Exercise requirements: Your answer must be the exact lines from the one holding "دانشگاه های مختلف" through the end of the entries, with no pictures.

Data extracted from a collection
━━━━━━━━━━━━━━━━

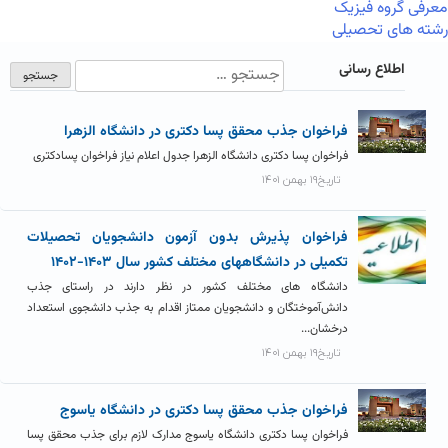
معرفی گروه فیزیک
رشته های تحصیلی
اطلاع رسانی
فراخوان جذب محقق پسا دکتری در دانشگاه الزهرا
فراخوان پسا دکتری دانشگاه الزهرا جدول اعلام نیاز فراخوان پسادکتری
تاریخ۱۹ بهمن ۱۴۰۱
فراخوان پذیرش بدون آزمون دانشجویان تحصیلات
تکمیلی در دانشگاههای مختلف کشور سال ۱۴۰۳-۱۴۰۲
دانشگاه های مختلف کشور در نظر دارند در راستای جذب
دانش‌آموختگان و دانشجویان ممتاز اقدام به جذب دانشجوی استعداد
درخشان...
تاریخ۱۹ بهمن ۱۴۰۱
فراخوان جذب محقق پسا دکتری در دانشگاه یاسوج
فراخوان پسا دکتری دانشگاه یاسوج مدارک لازم برای جذب محقق پسا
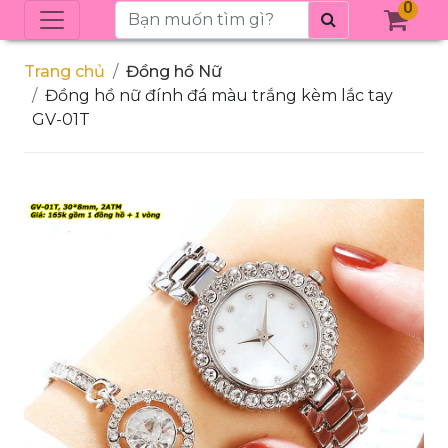
0
Trang chủ
Đồng hồ Nữ
Đồng hồ nữ đính đá màu trắng kèm lắc tay
GV-01T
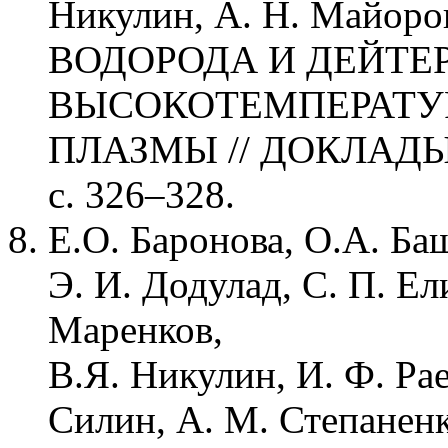
Никулин, А. Н. Май
ВОДОРОДА И ДЕЙТЕ
ВЫСОКОТЕМПЕРАТУ
ПЛАЗМЫ // ДОКЛАДЫ 
с. 326–328.
Е.О. Баронова, О.А. Ба
Э. И. Додулад, С. П. Ел
Маренков,
В.Я. Никулин, И. Ф. Рае
Силин, А. М. Степаненк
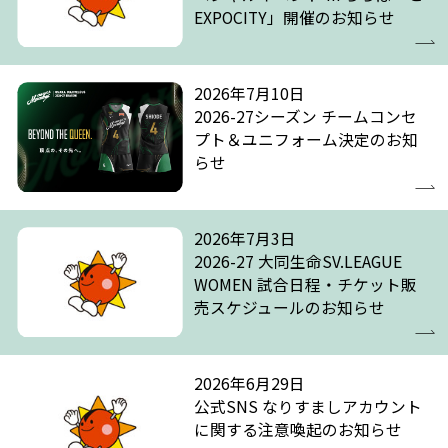
EXPOCITY」開催のお知らせ
2026年7月10日
2026-27シーズン チームコンセ
プト＆ユニフォーム決定のお知
らせ
2026年7月3日
2026-27 大同生命SV.LEAGUE
WOMEN 試合日程・チケット販
売スケジュールのお知らせ
2026年6月29日
公式SNS なりすましアカウント
に関する注意喚起のお知らせ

━━━━━━━━━━━━━━━━

Task solution:
دانشگاه های مختلف کشور در نظر دارند در راستای جذب
دانش‌آموختگان و دانشجویان ممتاز اقدام به جذب دانشجوی استعداد
درخشان...
تاریخ۱۹ بهمن ۱۴۰۱
فراخوان جذب محقق پسا دکتری در دانشگاه یاسوج
فراخوان پسا دکتری دانشگاه یاسوج مدارک لازم برای جذب محقق پسا
0
Trang chủ
Đồng hồ Nữ
Đồng hồ nữ đính đá màu trắng kèm lắc tay
GV-01T
Никулин, А. Н. Май
ВОДОРОДА И ДЕЙТЕ
ВЫСОКОТЕМПЕРАТУ
ПЛАЗМЫ // ДОКЛАДЫ 
с. 326–328.
Е.О. Баронова, О.А. Ба
Э. И. Додулад, С. П. Ел
Маренков,
В.Я. Никулин, И. Ф. Рае
Силин, А. М. Степаненк
EXPOCITY」開催のお知らせ
2026年7月10日
2026-27シーズン チームコンセ
プト＆ユニフォーム決定のお知
らせ
2026年7月3日
2026-27 大同生命SV.LEAGUE
WOMEN 試合日程・チケット販
売スケジュールのお知らせ
2026年6月29日
公式SNS なりすましアカウント
に関する注意喚起のお知らせ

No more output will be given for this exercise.